Thomas Lubanga hat sein Ziel erreicht. Der Führer der neuesten Rebellengruppe in der Demokratischen Republik Kongo, der Union Kongolesischer Patrioten (UPC), kontrolliert Mongbwalu. Hier, am Ende einer staubigen Waldstraße, verbirgt sich die größte Goldmine des Kongo.

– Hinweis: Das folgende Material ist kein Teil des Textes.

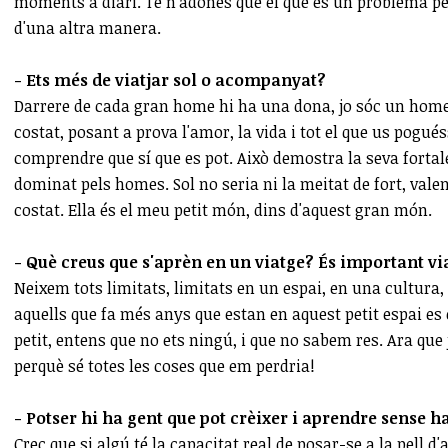
moments a diari. Te n'adones que el que és un problema per 
d'una altra manera.
- Ets més de viatjar sol o acompanyat?
Darrere de cada gran home hi ha una dona, jo sóc un home
costat, posant a prova l'amor, la vida i tot el que us pogu
comprendre que sí que es pot. Això demostra la seva fortale
dominat pels homes. Sol no seria ni la meitat de fort, valen
costat. Ella és el meu petit món, dins d'aquest gran món.
- Què creus que s'aprèn en un viatge? És important vi
Neixem tots limitats, limitats en un espai, en una cultura,
aquells que fa més anys que estan en aquest petit espai es 
petit, entens que no ets ningú, i que no sabem res. Ara que
perquè sé totes les coses que em perdria!
- Potser hi ha gent que pot crèixer i aprendre sense ha
Crec que si algú té la capacitat real de posar-se a la pell d'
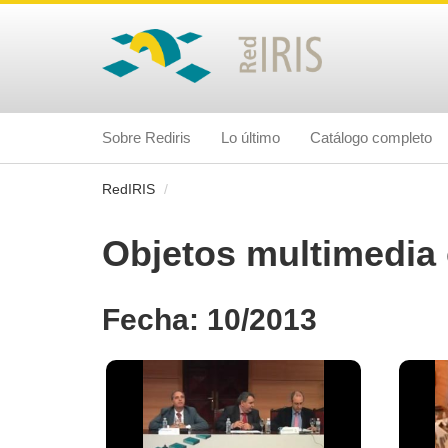
Sobre Rediris
Lo último
Catálogo completo
RedIRIS
Objetos multimedia 
Fecha: 10/2013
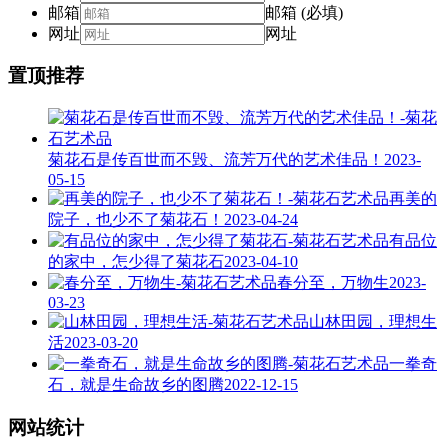
邮箱
邮箱 (必填)
网址
网址
置顶推荐
菊花石是传百世而不毁、流芳万代的艺术佳品！
2023-
05-15
再美的
院子，也少不了菊花石！
2023-04-24
有品位
的家中，怎少得了菊花石
2023-04-10
春分至，万物生
2023-
03-23
山林田园，理想生
活
2023-03-20
一拳奇
石，就是生命故乡的图腾
2022-12-15
网站统计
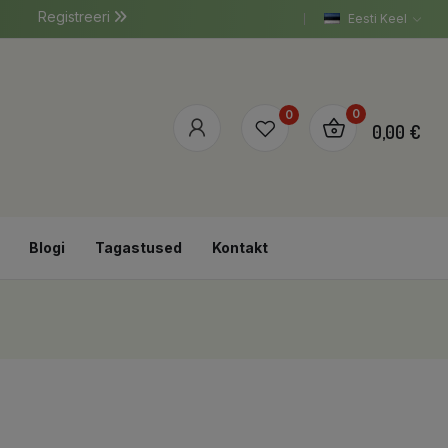
Registreeri
Eesti Keel
0
0
0,00 €
Blogi
Tagastused
Kontakt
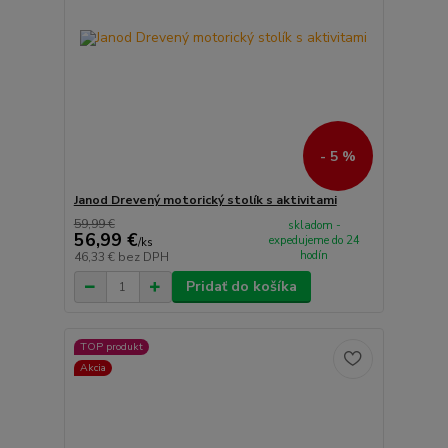
- 5 %
Janod Drevený motorický stolík s aktivitami
59,99 €
skladom -
56,99 €
expedujeme do 24
/
ks
hodín
46,33 €
bez DPH
Pridať do košíka
TOP produkt
Akcia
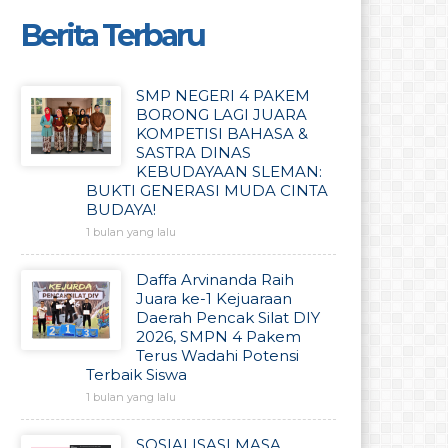
Berita Terbaru
SMP NEGERI 4 PAKEM
BORONG LAGI JUARA
KOMPETISI BAHASA &
SASTRA DINAS
KEBUDAYAAN SLEMAN:
BUKTI GENERASI MUDA CINTA
BUDAYA!
1 bulan yang lalu
Daffa Arvinanda Raih
Juara ke-1 Kejuaraan
Daerah Pencak Silat DIY
2026, SMPN 4 Pakem
Terus Wadahi Potensi
Terbaik Siswa
1 bulan yang lalu
SOSIALISASI MASA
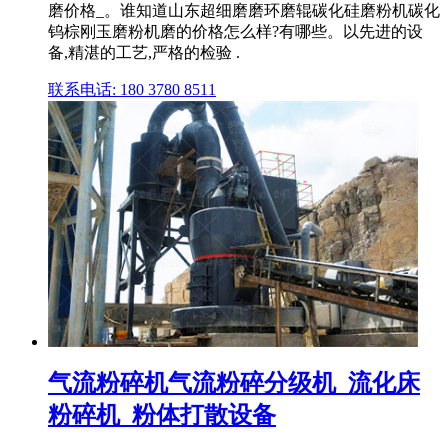
磨价格_。谁知道山东超细磨磨环磨辊碳化硅磨粉机碳化
钨棕刚玉磨粉机磨的价格怎么样?有哪些。以先进的设
备,精湛的工艺,严格的检验 .
联系电话: 180 3780 8511
气流粉碎机气流粉碎分级机_流化床
粉碎机_粉体打散设备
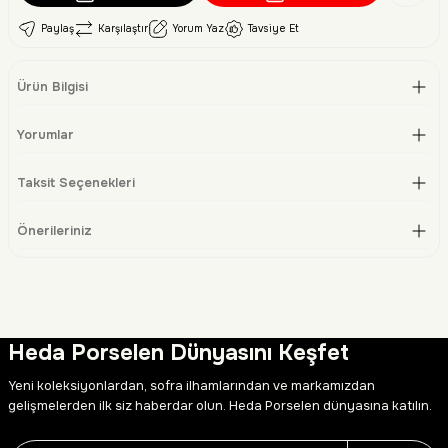
Paylaş
Karşılaştır
Yorum Yaz
Tavsiye Et
Ürün Bilgisi
Yorumlar
Taksit Seçenekleri
Önerileriniz
Heda Porselen Dünyasını Keşfet
Yeni koleksiyonlardan, sofra ilhamlarından ve markamızdan
gelişmelerden ilk siz haberdar olun. Heda Porselen dünyasına katılın.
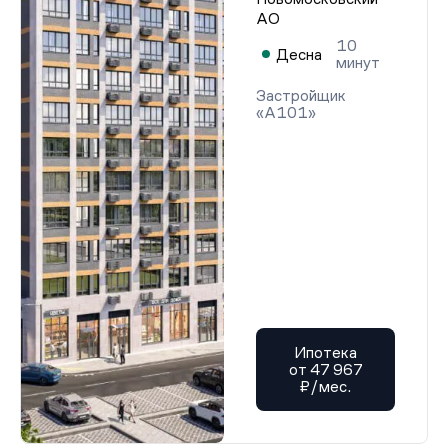
АО
10
Десна
минут
Застройщик
«А101»
Ипотека
от 47 967
₽/мес.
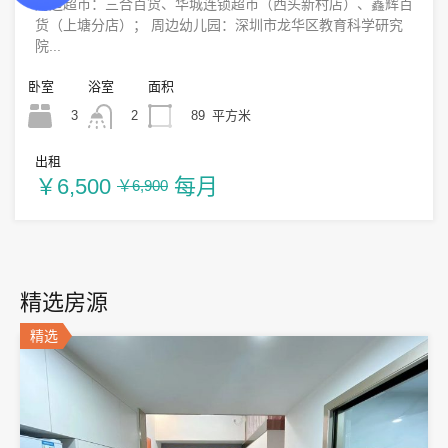
周边超市：三合百货、华城连锁超市（西头新村店）、鑫辉百
货（上塘分店）； 周边幼儿园：深圳市龙华区教育科学研究
院...
卧室
浴室
面积
3
89
平方米
2
出租
￥6,500
每月
￥6,900
精选房源
精选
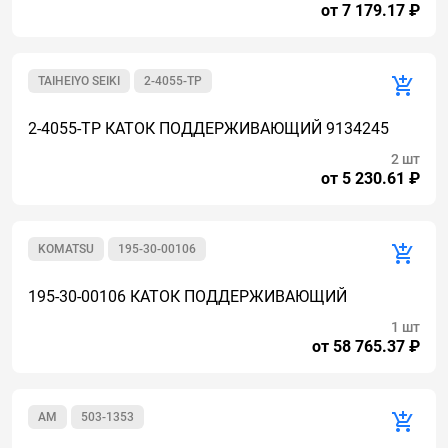
от 7 179.17 ₽
TAIHEIYO SEIKI
2-4055-TP
2-4055-TP КАТОК ПОДДЕРЖИВАЮЩИЙ 9134245
2 шт
от 5 230.61 ₽
KOMATSU
195-30-00106
195-30-00106 КАТОК ПОДДЕРЖИВАЮЩИЙ
1 шт
от 58 765.37 ₽
AM
503-1353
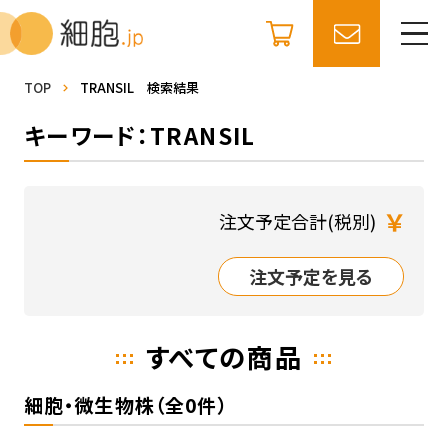
TOP
TRANSIL 検索結果
キーワード：TRANSIL
￥
注文予定合計(税別)
注文予定を見る
すべての商品
細胞・微生物株（全0件）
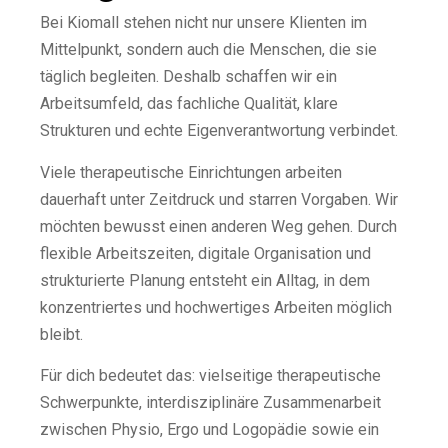
Bei Kiomall stehen nicht nur unsere Klienten im
Mittelpunkt, sondern auch die Menschen, die sie
täglich begleiten. Deshalb schaffen wir ein
Arbeitsumfeld, das fachliche Qualität, klare
Strukturen und echte Eigenverantwortung verbindet.
Viele therapeutische Einrichtungen arbeiten
dauerhaft unter Zeitdruck und starren Vorgaben. Wir
möchten bewusst einen anderen Weg gehen. Durch
flexible Arbeitszeiten, digitale Organisation und
strukturierte Planung entsteht ein Alltag, in dem
konzentriertes und hochwertiges Arbeiten möglich
bleibt.
Für dich bedeutet das: vielseitige therapeutische
Schwerpunkte, interdisziplinäre Zusammenarbeit
zwischen Physio, Ergo und Logopädie sowie ein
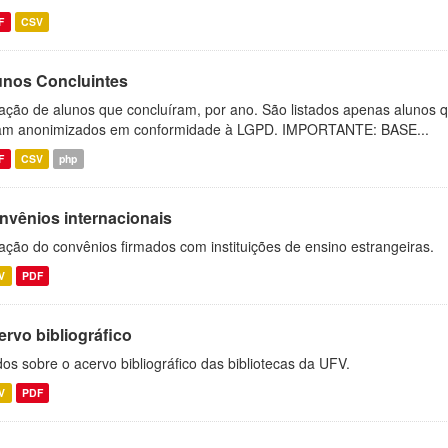
F
CSV
unos Concluintes
ação de alunos que concluíram, por ano. São listados apenas alunos 
am anonimizados em conformidade à LGPD. IMPORTANTE: BASE...
F
CSV
php
nvênios internacionais
ação do convênios firmados com instituições de ensino estrangeiras.
V
PDF
ervo bibliográfico
os sobre o acervo bibliográfico das bibliotecas da UFV.
V
PDF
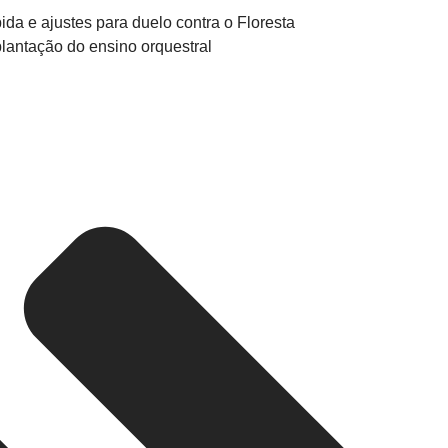
da e ajustes para duelo contra o Floresta
lantação do ensino orquestral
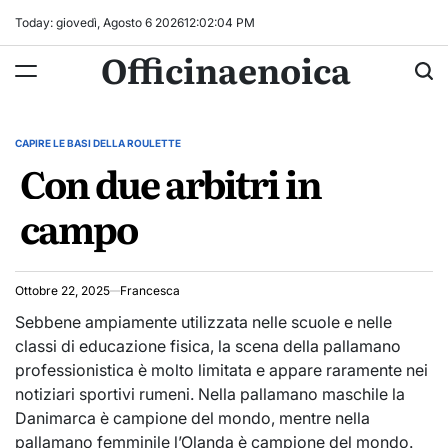
Skip
Today: giovedì, Agosto 6 2026
12
:
02
:
04
PM
to
Officinaenoica
content
CAPIRE LE BASI DELLA ROULETTE
POSTED
Con due arbitri in
IN
campo
Ottobre 22, 2025
Francesca
Sebbene ampiamente utilizzata nelle scuole e nelle
classi di educazione fisica, la scena della pallamano
professionistica è molto limitata e appare raramente nei
notiziari sportivi rumeni. Nella pallamano maschile la
Danimarca è campione del mondo, mentre nella
pallamano femminile l’Olanda è campione del mondo.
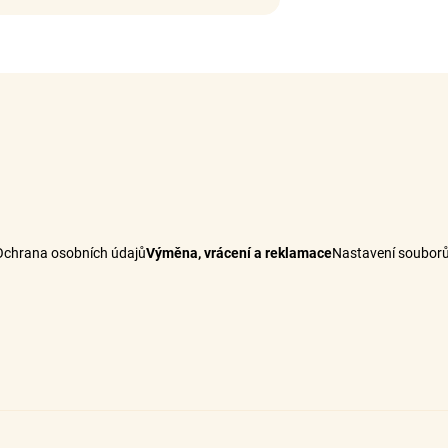
Ochrana osobních údajů
Výměna, vrácení a reklamace
Nastavení souborů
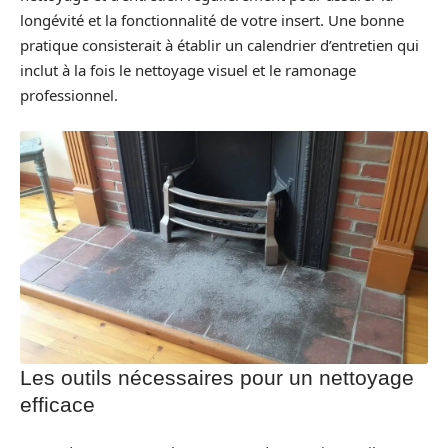
longévité et la fonctionnalité de votre insert. Une bonne
pratique consisterait à établir un calendrier d’entretien qui
inclut à la fois le nettoyage visuel et le ramonage
professionnel.
Les outils nécessaires pour un nettoyage
efficace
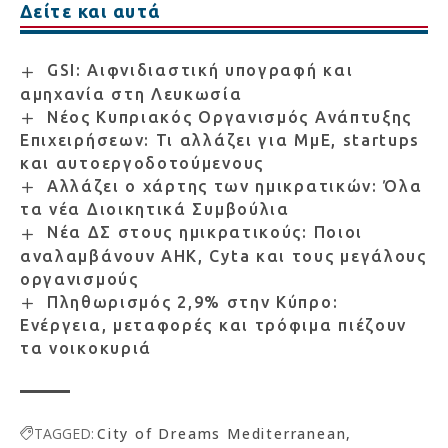
Δείτε και αυτά
GSI: Αιφνιδιαστική υπογραφή και
αμηχανία στη Λευκωσία
Νέος Κυπριακός Οργανισμός Ανάπτυξης
Επιχειρήσεων: Τι αλλάζει για ΜμΕ, startups
και αυτοεργοδοτούμενους
Αλλάζει ο χάρτης των ημικρατικών: Όλα
τα νέα Διοικητικά Συμβούλια
Νέα ΔΣ στους ημικρατικούς: Ποιοι
αναλαμβάνουν ΑΗΚ, Cyta και τους μεγάλους
οργανισμούς
Πληθωρισμός 2,9% στην Κύπρο:
Ενέργεια, μεταφορές και τρόφιμα πιέζουν
τα νοικοκυριά
TAGGED:
City of Dreams Mediterranean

Mongbwalu ist dabei nur der klägliche, 2.200 Quadratkilometer große Rest eines Goldreiches aus der belgischen Kolonialzeit. Kilo-Moto, so heißt das Areal insgesamt, erstreckt sich eigentlich über 86.000 Quadratkilometer bis an die Grenzen von Uganda und Sudan und ist gut für 90 Prozent der kongolesischen Goldproduktion. Während der Mobutu-Diktatur 1965–97, als der Kongo noch Zaire hieß, wurde Kilo-Moto verstaatlicht und wie alle Bergbaubetriebe des Landes ruiniert; dennoch hielt das Gold von Kilo-Moto den informellen Handel der Region am Leben. Über 350 Tonnen Gold sind aus Kilo-Moto gefördert worden. Theoretisch, so der belgische Geologe Luc Rombouts, könnte industrieller Bergbau jährlich Gold im Wert von bis zu 200 Millionen Dollar aus der Konzession holen.

Rechtlose Schürfer

Das Schicksal von Mongbwalu ist typisch für den Niedergang des kongolesischen Bergbaus. Der industrielle Goldbergbau ist eingestellt, und nur noch Schürfer graben in den Ruinen ehemaliger Tagebauminen. Die von Belgien gebauten Verwaltungsgebäude der Betreibergesellschaft Kimin sind verwaist, die noch 1.900 Angestellten des Betriebs sind zu rechtlosen Schürfern geworden und leben im Elend. Sie haben kaum alle drei Tage etwas zu essen, und wenn einer stirbt, bleibt die Familie völlig mittellos zurück. Bauern der Umgebung ziehen auf der Suche nach Einkommen in die Minen. Weil es keinerlei Gesundheitsversorung gibt, können Tropenseuchen wie Ebola ungehindert wüten.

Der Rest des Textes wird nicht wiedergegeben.